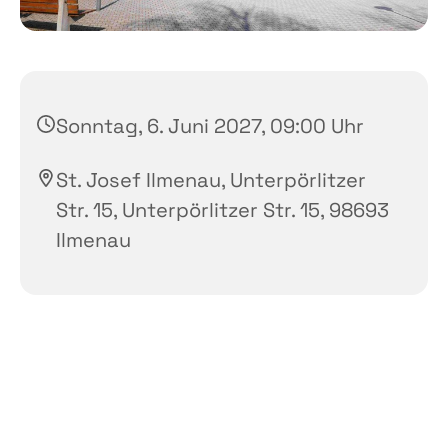
Sonntag, 6. Juni 2027, 09:00 Uhr
St. Josef Ilmenau, Unterpörlitzer
Str. 15, Unterpörlitzer Str. 15, 98693
Ilmenau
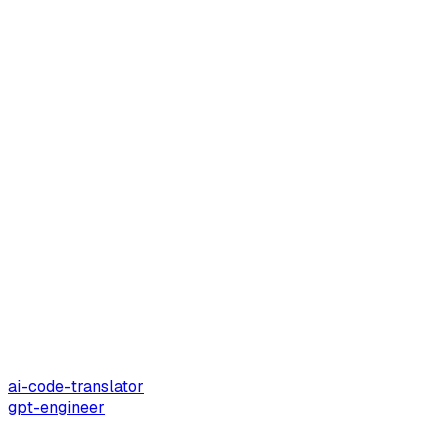
ai-code-translator
gpt-engineer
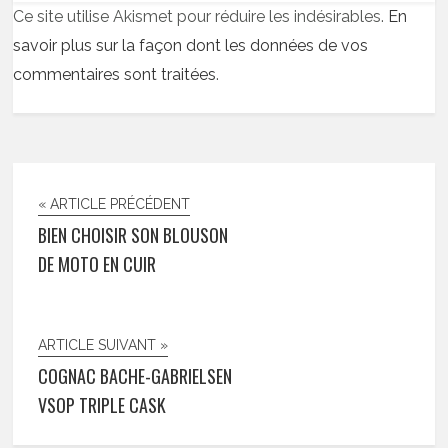
Ce site utilise Akismet pour réduire les indésirables.
En
savoir plus sur la façon dont les données de vos
commentaires sont traitées
.
« ARTICLE PRÉCÉDENT
BIEN CHOISIR SON BLOUSON
DE MOTO EN CUIR
ARTICLE SUIVANT »
COGNAC BACHE-GABRIELSEN
VSOP TRIPLE CASK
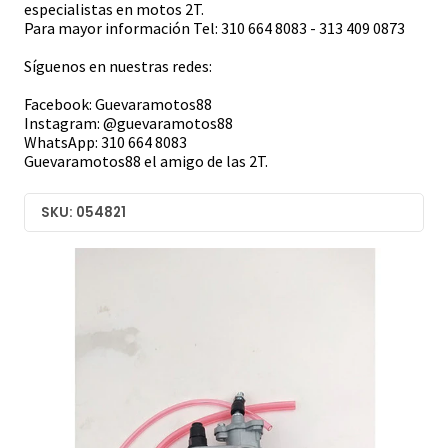
especialistas en motos 2T.
Para mayor información Tel: 310 664 8083 - 313 409 0873
Síguenos en nuestras redes:
Facebook: Guevaramotos88
Instagram: @guevaramotos88
WhatsApp: 310 664 8083
Guevaramotos88 el amigo de las 2T.
SKU: 054821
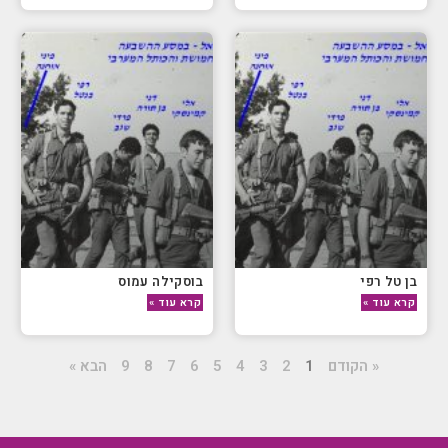
בן טל רפי
בוסקילה עמוס
קרא עוד »
קרא עוד »
« הקודם
1
2
3
4
5
6
7
8
9
הבא »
--------------------
:: What is expected ::
Starting with the line that contains "SKU: 054821", print every remaining line of the records above, exactly as it stands. Do not print the pictures.

:: Response for this exercise ::
SKU: 054821
בן טל רפי
בוסקילה עמוס
קרא עוד »
קרא עוד »
« הקודם
1
2
3
4
5
6
7
8
9
הבא »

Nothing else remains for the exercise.